There is a certain stillness to the digital world—an illusion, perhaps, that everything lives lightly in the cloud, untethered from the weight of the physical. Yet behind every search, every streamed moment, every line of code, there are buildings that hum with heat and light, drawing energy in steady, unrelenting waves.
Across Australia’s capital region, that quiet hum is growing louder.
In Canberra, where policy often moves with measured intention, a new understanding is beginning to take shape. The rise of artificial intelligence and cloud computing has turned data centres into some of the most energy-intensive structures of the modern era. What once sat quietly at the edge of infrastructure planning is now moving toward its center—demanding not just space, but power, water, and long-term certainty.
Chief Minister Andrew Barr has offered a response that reflects this shifting landscape: if data centres are to expand, they must begin to sustain themselves. Rather than leaning entirely on existing grids, new large-scale facilities would be expected to bring their own renewable energy solutions—an idea that gently reframes responsibility, placing generation alongside consumption.
It is a subtle but significant shift. For decades, infrastructure followed a familiar pattern—growth connected to supply, demand absorbed into the system. Now, the system itself is under pressure. The accelerating adoption of AI has transformed data centres from passive consumers into active forces shaping energy policy, grid stability, and environmental strategy.
Globally, this pattern is becoming harder to ignore. Data centres already consume vast amounts of electricity and water, with projections suggesting their demand will continue to rise sharply as AI technologies expand. (Wikipedia) The old assumption—that power will simply be available where and when it is needed—is giving way to a more complex reality, where supply must be planned, negotiated, and increasingly created on-site.
In this context, Barr’s remarks echo a broader international conversation. The idea of “bringing your own energy” is emerging not as a radical proposal, but as a practical necessity. It reflects a world where grids are no longer infinitely elastic, and where the cost of digital growth must be balanced against the limits of physical systems.
There are, of course, other layers to consider. Water, often overlooked in discussions of digital infrastructure, remains a critical factor. Cooling systems can draw heavily on local supplies, though newer technologies are beginning to reduce that burden. In Canberra, officials suggest existing water resources may hold for another decade or more, but beyond that, choices will need to be made—quiet decisions about allocation, sustainability, and long-term resilience.
Even land itself becomes part of the equation. In a region where space is finite, the expansion of data centres competes with other needs, shaping how and where growth can occur. The future, it seems, will not be defined by abundance alone, but by careful placement—of infrastructure, of resources, of ambition.
And yet, within these constraints, there is a sense of cautious possibility. Governments see in AI not only a challenge, but an opportunity—a way to deliver services more efficiently, to stretch the capabilities of existing systems. The question is not whether this transformation will continue, but how it will be powered.

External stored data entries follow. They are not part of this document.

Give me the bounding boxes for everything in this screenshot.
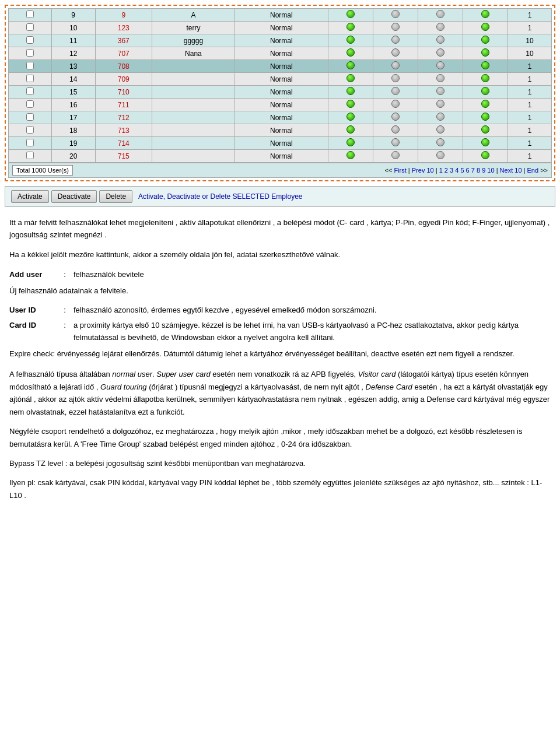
row-checkbox[interactable] [26, 49, 34, 57]
delete-button[interactable]: Delete [99, 190, 132, 203]
row-id-link[interactable]: 714 [118, 139, 130, 148]
pagination-5[interactable]: 5 [460, 167, 464, 174]
row-checkbox-cell[interactable] [9, 34, 52, 47]
grey-status-icon [391, 125, 400, 134]
row-id[interactable]: 708 [95, 60, 152, 73]
userid-colon: : [56, 304, 74, 317]
row-id[interactable]: 713 [95, 124, 152, 137]
row-value: 10 [508, 47, 552, 60]
pagination-first[interactable]: << First [384, 167, 406, 174]
row-id[interactable]: 711 [95, 99, 152, 111]
row-name: A [152, 9, 235, 22]
row-checkbox[interactable] [26, 113, 34, 121]
row-status-3 [418, 124, 463, 137]
row-checkbox-cell[interactable] [9, 73, 52, 86]
pagination-10[interactable]: 10 [487, 167, 494, 174]
green-status-icon [481, 23, 489, 31]
row-id-link[interactable]: 710 [118, 88, 130, 96]
row-id-link[interactable]: 712 [118, 114, 130, 122]
user-type-post2: esetén nem vonatkozik rá az APB figyelés… [211, 370, 358, 378]
pagination-8[interactable]: 8 [477, 167, 480, 174]
row-status-2 [373, 60, 418, 73]
row-id[interactable]: 367 [95, 34, 152, 47]
row-status-4 [463, 60, 508, 73]
row-id-link[interactable]: 367 [118, 37, 130, 45]
row-checkbox-cell[interactable] [9, 22, 52, 34]
pagination-2[interactable]: 2 [444, 167, 448, 174]
row-id[interactable]: 712 [95, 111, 152, 124]
row-value: 1 [508, 137, 552, 150]
row-id[interactable]: 123 [95, 22, 152, 34]
table-row: 11367gggggNormal10 [9, 34, 552, 47]
row-id[interactable]: 707 [95, 47, 152, 60]
row-checkbox[interactable] [26, 126, 34, 134]
row-type: Normal [235, 47, 328, 60]
row-checkbox-cell[interactable] [9, 137, 52, 150]
row-number: 15 [51, 86, 95, 99]
grey-status-icon [436, 113, 444, 121]
row-id[interactable]: 9 [95, 9, 152, 22]
row-status-4 [463, 137, 508, 150]
row-id[interactable]: 709 [95, 73, 152, 86]
row-checkbox-cell[interactable] [9, 86, 52, 99]
row-id[interactable]: 715 [95, 150, 152, 163]
normal-user-label: normal user [112, 370, 152, 378]
cardid-term: Card ID [9, 320, 56, 332]
row-status-3 [418, 34, 463, 47]
pagination-next[interactable]: Next 10 [500, 167, 522, 174]
row-checkbox[interactable] [26, 87, 34, 95]
row-checkbox-cell[interactable] [9, 111, 52, 124]
pagination-1[interactable]: 1 [439, 167, 443, 174]
row-value: 1 [508, 9, 552, 22]
row-checkbox[interactable] [26, 75, 34, 82]
row-id-link[interactable]: 715 [118, 152, 130, 160]
activate-button[interactable]: Activate [11, 190, 49, 203]
pagination[interactable]: << First | Prev 10 | 1 2 3 4 5 6 7 8 9 1… [384, 167, 548, 174]
pagination-3[interactable]: 3 [450, 167, 453, 174]
row-id[interactable]: 714 [95, 137, 152, 150]
table-row: 20715Normal1 [9, 150, 552, 163]
row-number: 9 [51, 9, 95, 22]
row-checkbox[interactable] [26, 139, 34, 146]
row-id-link[interactable]: 123 [118, 24, 130, 32]
row-status-1 [328, 137, 373, 150]
pagination-9[interactable]: 9 [482, 167, 485, 174]
row-checkbox[interactable] [26, 62, 34, 69]
row-checkbox[interactable] [26, 152, 34, 159]
row-id[interactable]: 710 [95, 86, 152, 99]
row-checkbox-cell[interactable] [9, 150, 52, 163]
row-id-link[interactable]: 707 [118, 50, 130, 58]
pagination-4[interactable]: 4 [455, 167, 459, 174]
table-footer: Total 1000 User(s) << First | Prev 10 | … [8, 163, 552, 178]
add-user-desc: felhasználók bevitele [74, 269, 551, 281]
row-id-link[interactable]: 713 [118, 127, 130, 135]
row-id-link[interactable]: 708 [118, 62, 130, 71]
row-checkbox-cell[interactable] [9, 9, 52, 22]
row-value: 1 [508, 60, 552, 73]
row-status-2 [373, 22, 418, 34]
row-checkbox[interactable] [26, 100, 34, 108]
green-status-icon [481, 87, 489, 95]
groups-paragraph: Négyféle csoport rendelhető a dolgozóhoz… [9, 425, 551, 450]
pagination-end[interactable]: End [527, 167, 539, 174]
table-row: 16711Normal1 [9, 99, 552, 111]
userid-row: User ID : felhasználó azonosító, érdemes… [9, 304, 551, 317]
row-id-link[interactable]: 9 [121, 11, 125, 19]
pagination-7[interactable]: 7 [471, 167, 475, 174]
row-id-link[interactable]: 711 [118, 101, 130, 109]
grey-status-icon [436, 125, 444, 134]
pagination-6[interactable]: 6 [466, 167, 470, 174]
row-checkbox[interactable] [26, 23, 34, 31]
row-id-link[interactable]: 709 [118, 75, 130, 83]
row-checkbox[interactable] [26, 36, 34, 44]
row-checkbox-cell[interactable] [9, 47, 52, 60]
row-checkbox-cell[interactable] [9, 124, 52, 137]
row-status-4 [463, 22, 508, 34]
grey-status-icon [391, 23, 400, 31]
row-checkbox-cell[interactable] [9, 99, 52, 111]
row-value: 1 [508, 150, 552, 163]
pagination-prev[interactable]: Prev 10 [412, 167, 434, 174]
deactivate-button[interactable]: Deactivate [51, 190, 97, 203]
row-checkbox[interactable] [26, 10, 34, 18]
row-checkbox-cell[interactable] [9, 60, 52, 73]
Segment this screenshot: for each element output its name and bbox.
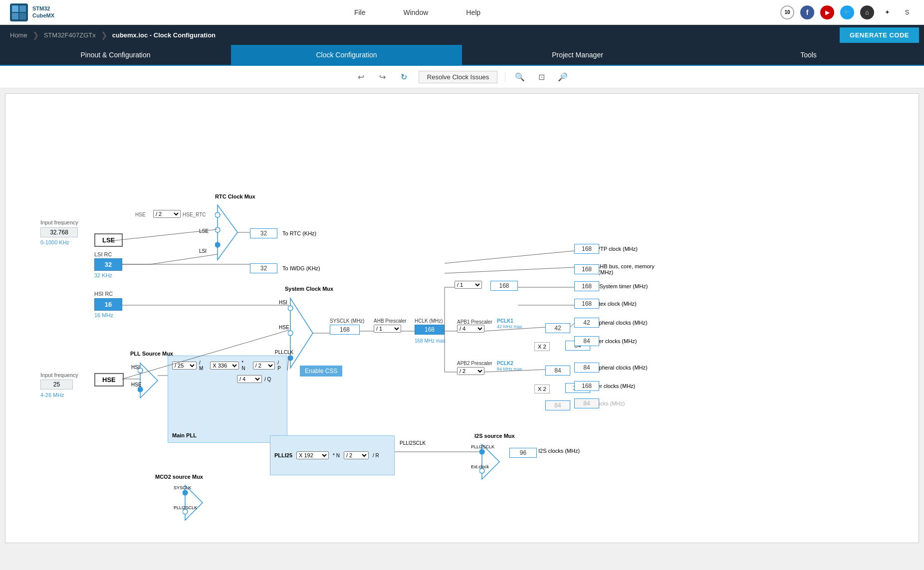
pll-p-select[interactable]: / 2 [253, 362, 275, 370]
svg-point-12 [288, 356, 293, 361]
sysclk-mhz-label: SYSCLK (MHz) [330, 318, 364, 324]
header-icons: 10 f ▶ 🐦 ⌂ ✦ S [780, 5, 914, 19]
nav-file[interactable]: File [350, 6, 370, 18]
hse-rtc-label: HSE [135, 212, 146, 217]
svg-line-24 [150, 254, 217, 264]
zoom-fit-button[interactable]: ⊡ [534, 70, 548, 84]
apb2-timer-result-val: 168 [574, 381, 599, 391]
redo-button[interactable]: ↪ [376, 70, 390, 84]
result-row-hclk-ahb: 168 HCLK to AHB bus, core, memory and DM… [574, 263, 664, 275]
tab-tools[interactable]: Tools [693, 45, 924, 65]
svg-point-10 [288, 306, 293, 311]
result-row-48mhz: 84 48MHz clocks (MHz) [574, 400, 625, 406]
github-icon[interactable]: ⌂ [860, 5, 874, 19]
hsi-rc-label: HSI RC [94, 291, 113, 297]
twitter-icon[interactable]: 🐦 [840, 5, 854, 19]
zoom-in-button[interactable]: 🔍 [513, 70, 527, 84]
enable-css-button[interactable]: Enable CSS [300, 366, 342, 377]
pclk1-max: 42 MHz max [497, 324, 522, 329]
plli2s-n-select[interactable]: X 192 [296, 451, 329, 459]
share-icon[interactable]: ✦ [880, 5, 894, 19]
input-freq1-label: Input frequency [40, 219, 78, 225]
svg-point-20 [183, 490, 188, 495]
svg-point-6 [215, 212, 220, 217]
pll-m-select[interactable]: / 25 [172, 362, 197, 370]
hse-block: HSE [94, 373, 124, 386]
plli2s-r-select[interactable]: / 2 [344, 451, 369, 459]
stm-icon[interactable]: S [900, 5, 914, 19]
pll-source-mux-triangle [138, 361, 160, 400]
hclk-label: HCLK (MHz) [415, 318, 443, 324]
sysclk-value: 168 [330, 325, 360, 335]
breadcrumb-device[interactable]: STM32F407ZGTx [39, 31, 101, 39]
hsi-value: 16 [94, 298, 122, 311]
rtc-mux-triangle [215, 202, 240, 262]
pclk1-value: 42 [545, 323, 570, 333]
hse-rtc-text: HSE_RTC [183, 212, 206, 217]
svg-rect-2 [19, 5, 26, 12]
version-icon: 10 [780, 5, 794, 19]
generate-code-button[interactable]: GENERATE CODE [840, 27, 919, 43]
input-freq1-range: 0-1000 KHz [40, 239, 69, 245]
pll-n-select[interactable]: X 336 [210, 362, 239, 370]
48mhz-result-val: 84 [574, 398, 599, 408]
hclk-ahb-val: 168 [574, 264, 599, 274]
youtube-icon[interactable]: ▶ [820, 5, 834, 19]
apb2-prescaler-label: APB2 Prescaler [457, 361, 492, 366]
i2s-result-label: I2S clocks (MHz) [538, 448, 580, 454]
hclk-max: 168 MHz max [415, 338, 446, 344]
svg-marker-9 [290, 298, 313, 368]
plli2sclk-label: PLLI2SCLK [400, 440, 426, 446]
svg-point-8 [215, 242, 220, 247]
rtc-mux-label: RTC Clock Mux [215, 193, 255, 199]
mco2-mux-label: MCO2 source Mux [155, 474, 203, 480]
plli2s-n-label: * N [333, 453, 340, 458]
resolve-clock-button[interactable]: Resolve Clock Issues [419, 71, 497, 83]
clock-config-canvas: Input frequency 32.768 0-1000 KHz LSE LS… [5, 93, 919, 543]
apb1-timer-x2: X 2 [534, 342, 550, 351]
refresh-button[interactable]: ↻ [397, 70, 411, 84]
tab-clock[interactable]: Clock Configuration [231, 45, 462, 65]
fclk-val: 168 [574, 299, 599, 309]
svg-rect-3 [12, 13, 18, 19]
hse-sysclk-label: HSE [279, 325, 289, 330]
main-tabs: Pinout & Configuration Clock Configurati… [0, 45, 924, 66]
nav-window[interactable]: Window [399, 6, 432, 18]
input-freq2-value[interactable]: 25 [40, 380, 73, 389]
pll-q-label: / Q [264, 377, 271, 382]
result-row-apb2-timer: 168 APB2 timer clocks (MHz) [574, 383, 635, 389]
pll-q-select[interactable]: / 4 [237, 375, 262, 383]
svg-line-46 [570, 323, 574, 327]
input-freq1-value[interactable]: 32.768 [40, 227, 78, 237]
mco2-plli2sclk-label: PLLI2SCLK [174, 505, 197, 510]
mco2-sysclk-label: SYSCLK [174, 485, 192, 490]
app-logo: STM32 CubeMX [10, 3, 54, 21]
result-row-i2s: I2S clocks (MHz) [538, 448, 580, 454]
tab-pinout[interactable]: Pinout & Configuration [0, 45, 231, 65]
apb2-prescaler-select[interactable]: / 2 [457, 367, 484, 375]
tab-project[interactable]: Project Manager [462, 45, 693, 65]
undo-button[interactable]: ↩ [354, 70, 368, 84]
breadcrumb-sep-1: ❯ [32, 30, 39, 40]
svg-point-17 [479, 449, 484, 454]
pllclk-sysclk-label: PLLCLK [275, 350, 293, 355]
result-row-cortex: 168 To Cortex System timer (MHz) [574, 283, 648, 289]
apb2-timer-x2: X 2 [534, 384, 550, 393]
ahb-prescaler-select[interactable]: / 1 [374, 325, 401, 333]
result-row-ethernet: 168 Ethernet PTP clock (MHz) [574, 246, 638, 252]
facebook-icon[interactable]: f [800, 5, 814, 19]
cortex-timer-val: 168 [490, 281, 518, 291]
cortex-timer-select[interactable]: / 1 [455, 281, 482, 289]
nav-help[interactable]: Help [462, 6, 484, 18]
pll-p-label: / P [277, 360, 283, 371]
apb1-prescaler-select[interactable]: / 4 [457, 325, 484, 333]
hsi-mhz: 16 MHz [94, 312, 113, 318]
iwdg-out-label: To IWDG (KHz) [282, 265, 320, 271]
zoom-out-button[interactable]: 🔎 [556, 70, 570, 84]
pclk1-label: PCLK1 [497, 318, 513, 324]
breadcrumb-home[interactable]: Home [5, 31, 32, 39]
nav-menu: File Window Help [54, 6, 780, 18]
hse-div-select[interactable]: / 2 [153, 210, 181, 218]
apb1-periph-val: 42 [574, 318, 599, 328]
lse-block: LSE [94, 233, 123, 247]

As evening falls and the lights within these facilities continue their steady glow, the balance becomes clearer. The digital world, for all its abstraction, is rooted deeply in the physical. Its expansion carries weight—measured in megawatts, in liters, in land.
In asking data centres to feed themselves, policymakers are not simply setting a rule. They are acknowledging a shift already underway: a future where the engines of information must learn to sustain their own momentum, drawing not just from the grid, but from the resources they bring with them.